Nie wyrabiam ostatnio, za dużo tego wszystkiego! :/
Nie wyrabiam ostatnio, za dużo tego wszystkiego! :/
Jeszcze za 2 tygodnie sprawdzian z CAŁEGO ROMANTYZMU czyli z całego półrocza [nawet 1 półrocza i 1 miesiąca..] z polskiego, co mnie przeraża więc wypadałoby się już zacząć do niego uczyć. Za miesiąc próbna matura z polaka, co jest jeszcze gorsze niż ten sprawdzian..
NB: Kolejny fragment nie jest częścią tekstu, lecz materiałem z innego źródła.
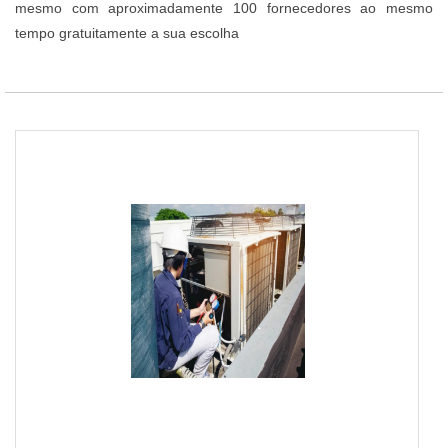
mesmo com aproximadamente 100 fornecedores ao mesmo
tempo gratuitamente a sua escolha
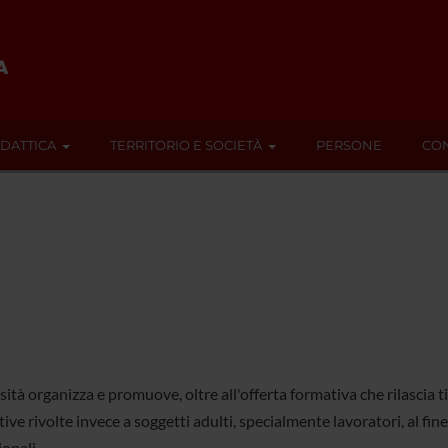
IDATTICA
TERRITORIO E SOCIETÀ
PERSONE
CON
sità organizza e promuove, oltre all'offerta formativa che rilascia t
ative rivolte invece a soggetti adulti, specialmente lavoratori, al fine
onali.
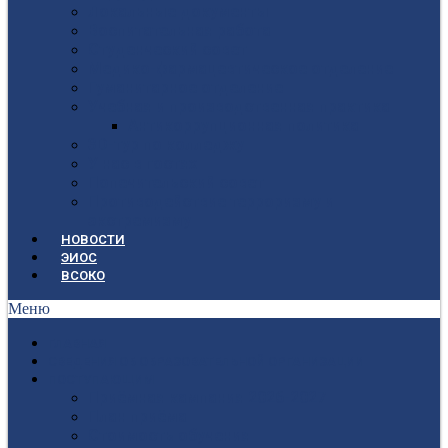
Локальные документы
Воспитательная работа
Студенческий совет
Медико-фармацевтическое отделение
Гуманитарное отделение
Учебная и производственная практика
Антикоррупционная политика
3D-тур по колледжу
У нас в гостях
Попечительский совет
Противодействие терроризму и
экстремизму
НОВОСТИ
ЭИОС
ВСОКО
Меню
ГЛАВНАЯ
СВЕДЕНИЯ ОБ ОБРАЗОВАТЕЛЬНОЙ ОРГАНИЗАЦИИ
ПОСТУПАЮЩИМ
Приёмная кампания 2026-2027
План приёма
Стоимость обучения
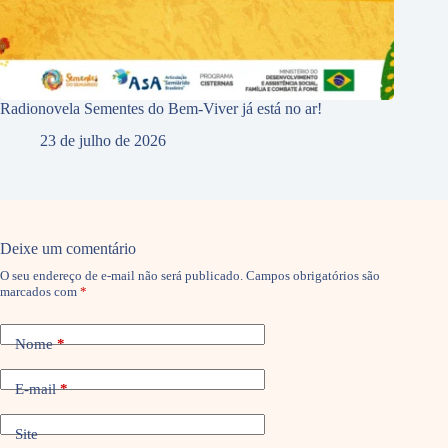
Radionovela Sementes do Bem-Viver já está no ar!
23 de julho de 2026
Deixe um comentário
O seu endereço de e-mail não será publicado.
Campos obrigatórios são
marcados com
*
Nome
*
E-mail
*
Site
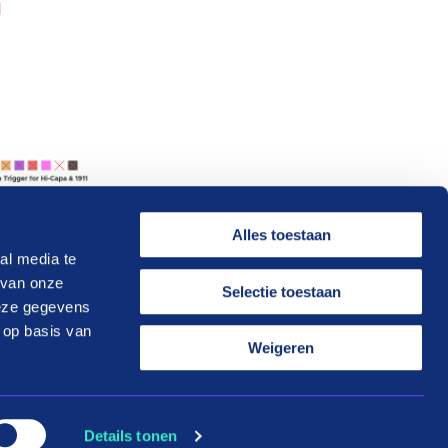
Alles toestaan
al media te
 van onze
Selectie toestaan
deze gegevens
 op basis van
Weigeren
Details tonen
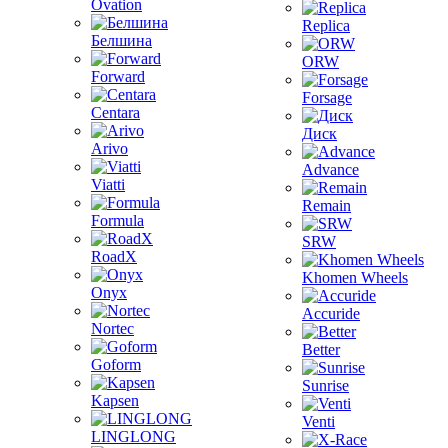
Ovation
Replica
Белшина
ORW
Forward
Forsage
Centara
Диск
Arivo
Advance
Viatti
Remain
Formula
SRW
RoadX
Khomen Wheels
Onyx
Accuride
Nortec
Better
Goform
Sunrise
Kapsen
Venti
LINGLONG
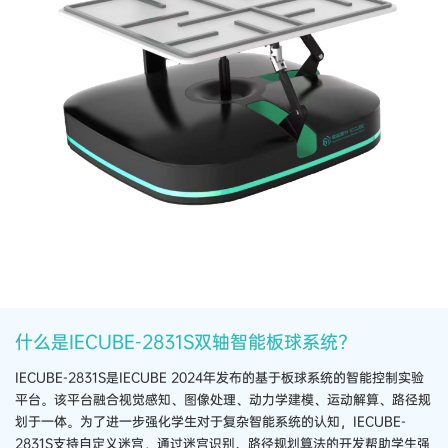
什么是IECUBE-2831S双轴智能板球系统?
IECUBE-2831S是IECUBE 2024年发布的基于板球系统的智能控制实验
平台。该平台融合视觉感知、图像处理、动力学建模、运动解算、路径规
划于一体。为了进一步强化学生对于复杂智能系统的认知，IECUBE-
2831S支持自定义迷宫，通过迷宫识别、路径规划算法的开发帮助学生强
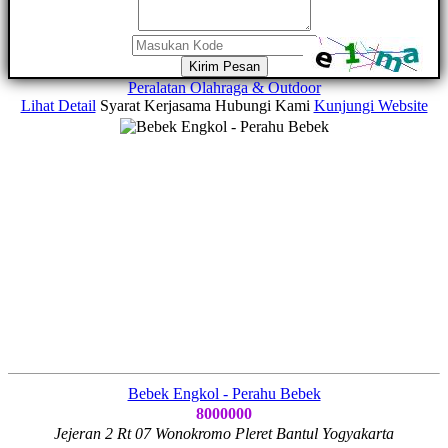
Kirim Pesan
Peralatan Olahraga & Outdoor
Lihat Detail
Syarat Kerjasama
Hubungi Kami
Kunjungi Website
Bebek Engkol - Perahu Bebek
8000000
Jejeran 2 Rt 07 Wonokromo Pleret Bantul Yogyakarta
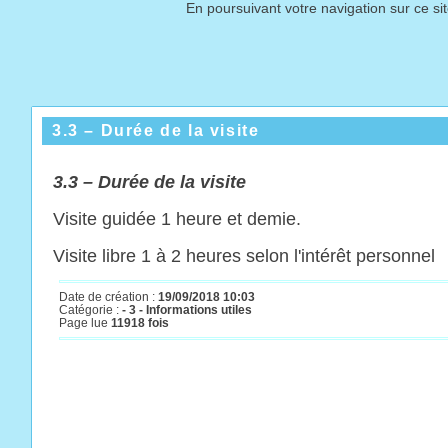
En poursuivant votre navigation sur ce si
3.3 – Durée de la visite
3.
3 – Durée de la visite
Visite guidée 1 heure et demie.
Visite libre 1 à 2 heures selon l'intérêt personnel
Date de création :
19/09/2018 10:03
Catégorie :
- 3 - Informations utiles
Page lue
11918 fois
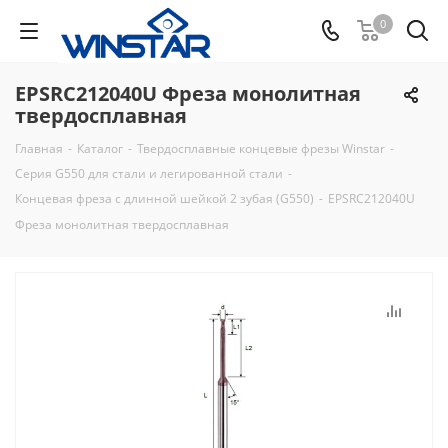
0
EPSRC212040U Фреза монолитная
твердосплавная
Главная
-
Каталог
-
Твердосплавные концевые фрезы Winstar
-
Серия G550 для стали и легированной стали
-
Концевая фреза с длинной шейкой 2 зубая (G550)
-
EPSRC212040U
Фреза монолитная твердосплавная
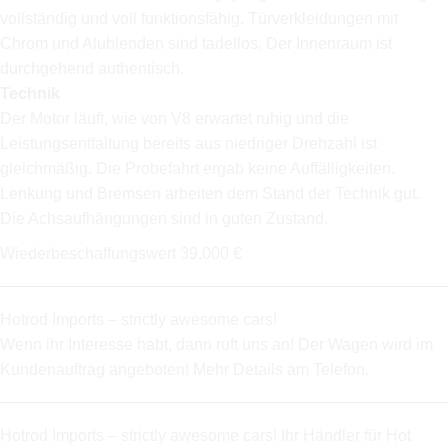
vollständig und voll funktionsfähig. Türverkleidungen mit
Chrom und Alublenden sind tadellos. Der Innenraum ist
durchgehend authentisch.
Technik
Der Motor läuft, wie von V8 erwartet ruhig und die
Leistungsentfaltung bereits aus niedriger Drehzahl ist
gleichmäßig. Die Probefahrt ergab keine Auffälligkeiten.
Lenkung und Bremsen arbeiten dem Stand der Technik gut.
Die Achsaufhängungen sind in guten Zustand.
Wiederbeschaffungswert 39.000 €
Hotrod Imports – strictly awesome cars!
Wenn ihr Interesse habt, dann ruft uns an! Der Wagen wird im
Kundenauftrag angeboten! Mehr Details am Telefon.
Hotrod Imports – strictly awesome cars! Ihr Händler für Hot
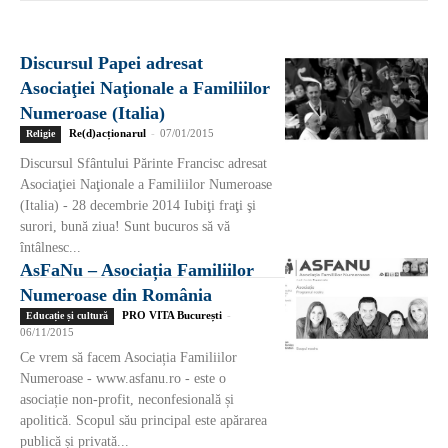
Discursul Papei adresat
Asociaţiei Naţionale a Familiilor
Numeroase (Italia)
Re(d)acționarul
-
07/01/2015
Religie
Discursul Sfântului Părinte Francisc adresat
Asociaţiei Naţionale a Familiilor Numeroase
(Italia) - 28 decembrie 2014 Iubiţi fraţi şi
surori, bună ziua! Sunt bucuros să vă
întâlnesc...
AsFaNu – Asociația Familiilor
Numeroase din România
PRO VITA București
-
Educație și cultură
06/11/2015
Ce vrem să facem Asociația Familiilor
Numeroase - www.asfanu.ro - este o
asociație non-profit, neconfesională și
apolitică. Scopul său principal este apărarea
publică și privată...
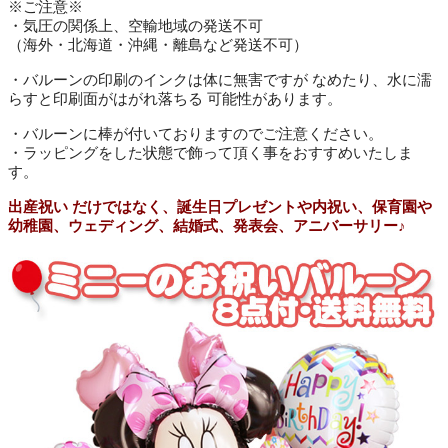
※ご注意※
・気圧の関係上、空輸地域の発送不可
（海外・北海道・沖縄・離島など発送不可）
・バルーンの印刷のインクは体に無害ですが なめたり、水に濡
らすと印刷面がはがれ落ちる 可能性があります。
・バルーンに棒が付いておりますのでご注意ください。
・ラッピングをした状態で飾って頂く事をおすすめいたしま
す。
出産祝い だけではなく、誕生日プレゼントや内祝い、保育園や
幼稚園、ウェディング、結婚式、発表会、アニバーサリー♪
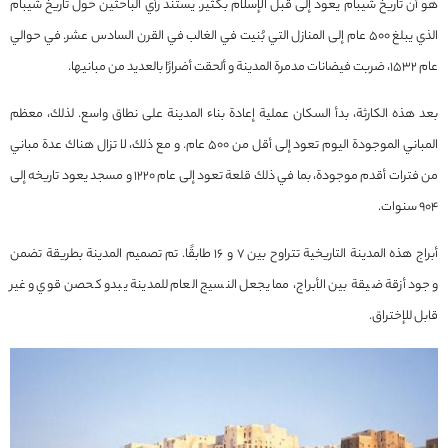
هو أن تاريخ شيبام يعود إلى قبل الإسلام بكثير. يستند رأي الباحثين حول تاريخ شيبام
الذي يبلغ 500 عام إلى المنازل التي بُنيت في الغالب في القرن السادس عشر. في حوالي
عام 1532، ضربت فيضانات مدمرة المدينة و ألحقت أضرارًا بالعديد من مبانيها.
بعد هذه الكارثة، بدأ السكان عملية إعادة بناء المدينة على نطاق واسع. لذلك، معظم
المباني الموجودة اليوم تعود إلى أقل من 500 عام. و مع ذلك، لا تزال هناك عدة مباني
من فترات أقدم موجودة، بما في ذلك قلعة تعود إلى عام 1220 و مسجد يعود تاريخه إلى
904 سنوات.
أبراج هذه المدينة التاريخية تتراوح بين 7 و 16 طابقًا. تم تصميم المدينة بطريقة تضمن
وجود أزقة ضيقة بين الأبراج، مما يجعل النسيج العام للمدينة يبدو كحصن قوي و غير
قابل للإختراق.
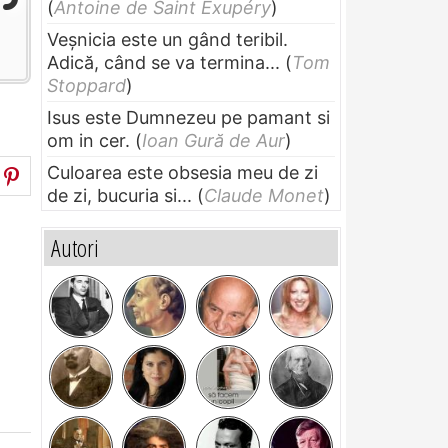
(
Antoine de Saint Exupéry
)
Veșnicia este un gând teribil.
Adică, când se va termina...
(
Tom
Stoppard
)
Isus este Dumnezeu pe pamant si
om in cer.
(
Ioan Gură de Aur
)
Culoarea este obsesia meu de zi
de zi, bucuria si...
(
Claude Monet
)
Autori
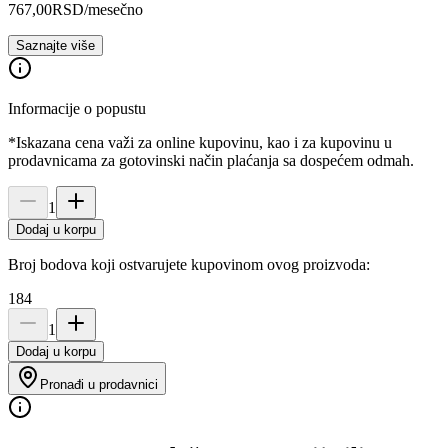
767,00
RSD
/mesečno
Saznajte više
Informacije o popustu
*Iskazana cena važi za online kupovinu, kao i za kupovinu u
prodavnicama za gotovinski način plaćanja sa dospećem odmah.
1
Dodaj u korpu
Broj bodova koji ostvarujete kupovinom ovog proizvoda:
184
1
Dodaj u korpu
Pronađi u prodavnici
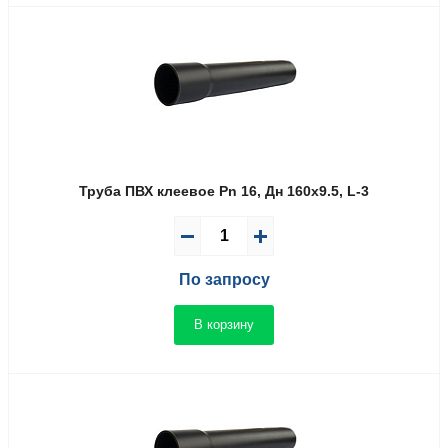
Труба ПВХ клеевое Pn 16, Дн 160х9.5, L-3
По запросу
В корзину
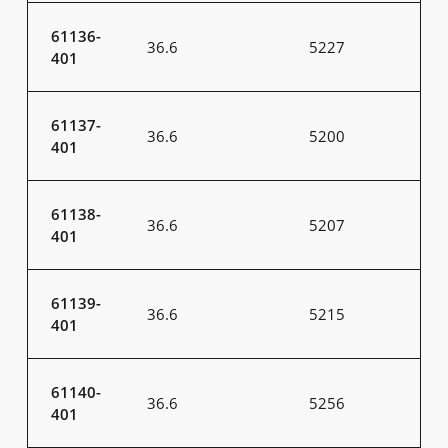
61136-
36.6
5227
401
61137-
36.6
5200
401
61138-
36.6
5207
401
61139-
36.6
5215
401
61140-
36.6
5256
401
Zdjęcia z półmetka dodam gdy tylko fotograf je nam da, robił dużo zdjęć, i kręcił się ciągle niedaleko mnie.. więc pewnie mam dużo zdjęć gdy tańczę z zaskoczenia [jak ja takich nie lubię..grrr] :D
Mam 1 jedyne zdjęcie z początku imprezki, gdy czekaliśmy na lazanię. :D
Zdjęcie z przyjaciółką :D
Ja to ta po prawej. :D
Motywem przewodnim na studniówce była Alicja w krainie czarów, stąd ten wystrój bo zostawiliśmy go na nasz półmetek. W naszej szkole sami stroimy salę i wybieramy motyw przewodni i wgl. My za rok będziemy coś wymyślać.. :D hmmm trzeba bd wybrać coś oryginalnego! :D
A teraz żegnajcie! :D
Wracam do geografi! :D
Miłego dnia!! :D
lovyourself
13 lutego 2014, 11:10ta po prawej ! masz zajebiste włosy, i jak patrzę na Twój pasek, to marzę o Tym, że i ja niedługo będę taki miała, powodzenia w dalszej walce !
pozytywna16
12 lutego 2014, 20:48hmmm skoro jesteśmy z tego samego rocznika ,a z matmy też nam coś wspominała o maturze to pewnie nam też zrobi i z polaka... jak miło ,że nas poinformowali wrr! A z innych przedmiotów też masz? np. z historii czy wosu? :D i mnie w poniedziałek czek spr z romantyzmu :D :D oj musimy sie trzymać, powodzenia :D
skatlok
12 lutego 2014, 18:10ach półmetek, kiedy to było ;))) korzystaj z tego pięknego młodego czasu ;)))))
karolka15152
12 lutego 2014, 17:13Piękne włosy *__*
littlenfat
12 lutego 2014, 15:54Fajny taki pólmetek z motywem przewodnim :D U mnie czegoś takiego nie było :)
domcia177
12 lutego 2014, 15:25jade do rzeszowa po twoje włosy, utne ci je po prostu *-* nauka - najlepsze co może być, kiedy nie wiesz za co sie zabrać :D
montignaczka
12 lutego 2014, 14:55śliczna!
Shibutek
12 lutego 2014, 13:57piękne włosy ;)
fijka89
12 lutego 2014, 13:15Jakie ładne, długie włosy ;)
TheAniula19
12 lutego 2014, 12:59oj widze ktoś tu lubi damona i elene :P uwielbiam tez :)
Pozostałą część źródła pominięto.